Sobre las dolencias psicológicas colectivas de los agentes planea un conflicto que enfrenta al Gobierno local andalucista con la plantilla policial. Mientras el alcalde acusa a los policías de utilizar bajas fraudulentas y presionar con el absentismo masivo para perseguir una subida de sueldo, desde la plantilla se argumenta que solo piden más medios para trabajar y que el gobierno local les está coaccionando y haciendo imposible su labor -obligándoles a patrullar solos y a pie- para desmembrar al colectivo y castigar a los que no son 'de la cuerda' del alcalde.
La película es bien distinta según quien la cuente, pero el final es que los ciudadanos y la ciudad costera turística por excelencia de Granada, con una población que se multiplica en fines de semana y vacaciones, están pagando los platos rotos. Con menos de tres policías trabajando por turno, Almuñécar está como para una bulla... y comienza el periodo vacacional.

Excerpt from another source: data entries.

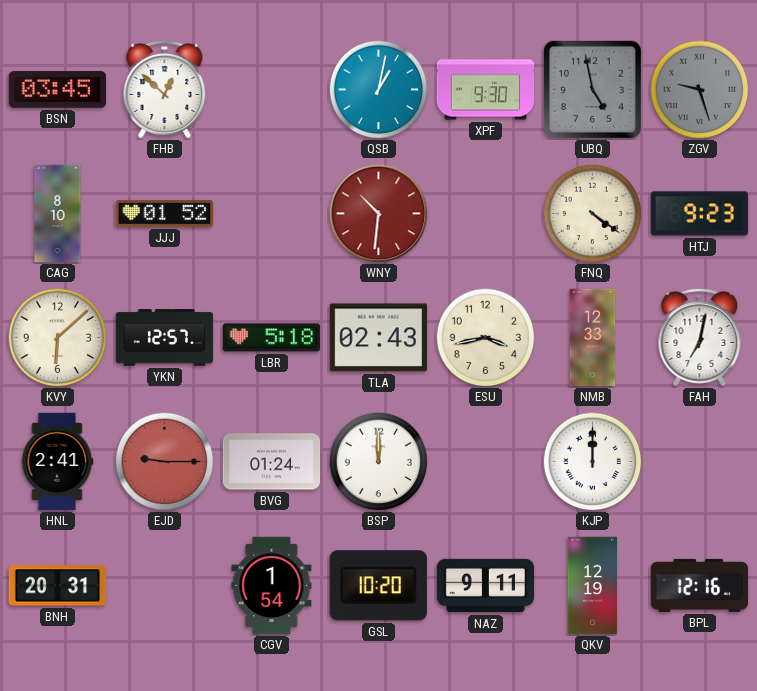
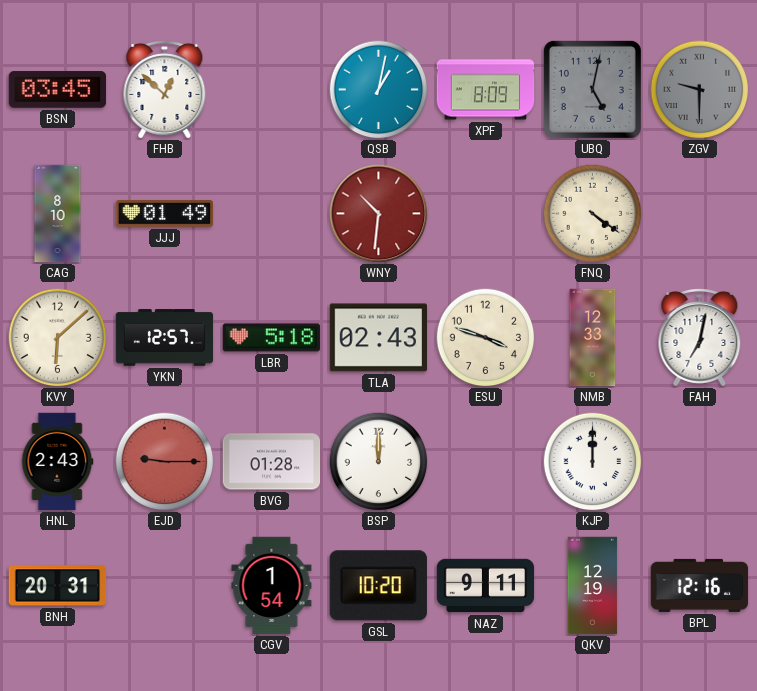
XPF: 9:30 -> 8:09
UBQ: 4:58 -> 5:02
ZGV: 9:27 -> 9:30
JJJ: 01:52 -> 01:49
HTJ: 9:23 -> none
ESU: 3:43 -> 3:48
HNL: 2:41 -> 2:43
BVG: 01:24 -> 01:28
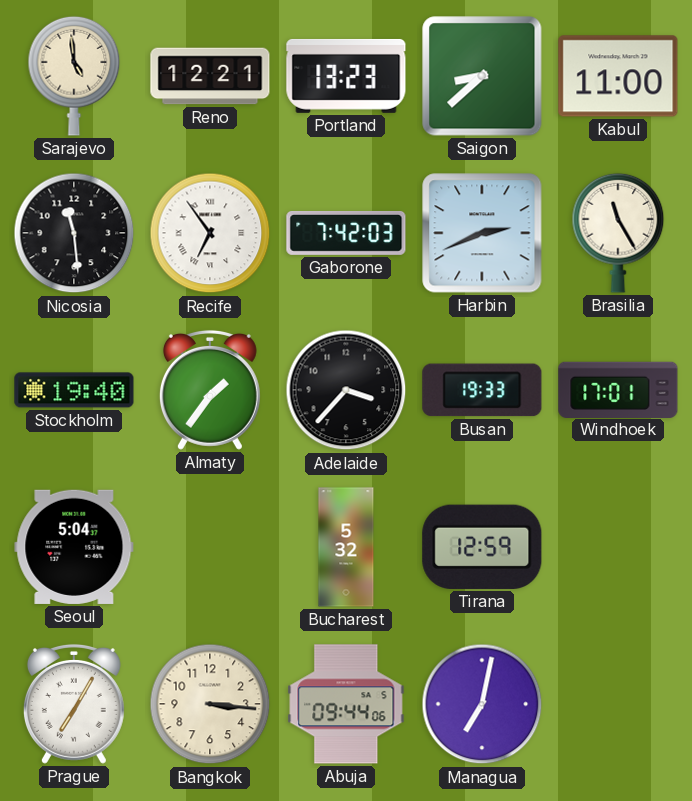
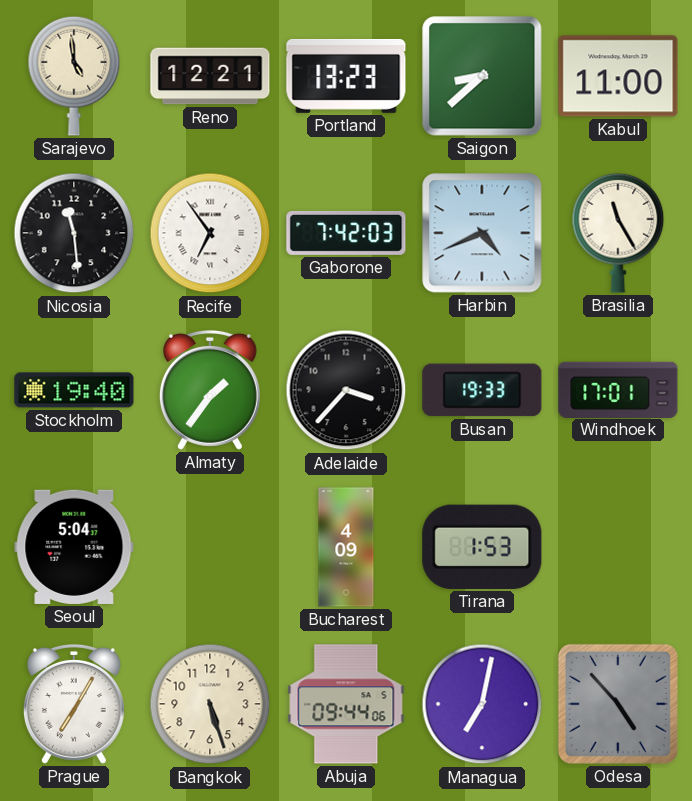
Harbin: 2:41 -> 4:41
Bucharest: 5:32 -> 4:09
Tirana: 12:59 -> 1:53
Bangkok: 3:16 -> 5:27
Odesa: none -> 4:53
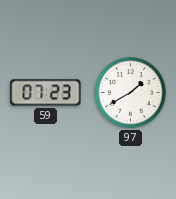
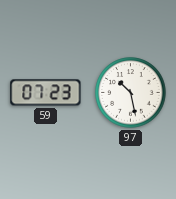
97: 1:40 -> 10:28
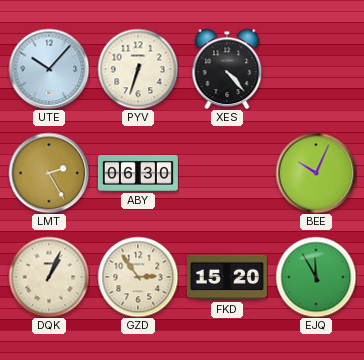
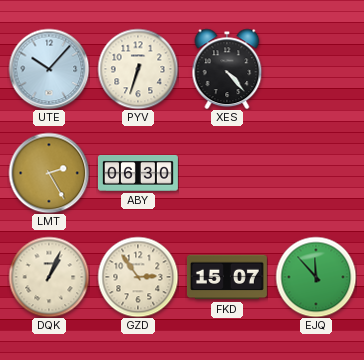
BEE: 10:04 -> none
FKD: 15:20 -> 15:07
EJQ: 11:55 -> 11:53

El déficit de seguridad municipal está dando más de un quebradero de cabeza a la Guardia Civil de la Costa, que ha tenido que redoblar esfuerzos para no dejar abandonada la ciudad, incluso fuera de sus competencias: Por ejemplo se puede ver a agentes de la Guardia Civil atendiendo accidentes en el casco urbano. Y en San Juan tuvieron que desplegar más de veinte agentes para reforzar Almuñécar, porque los policías locales fallaron casi todos: tenían que haber trabajado ocho y se quedó uno.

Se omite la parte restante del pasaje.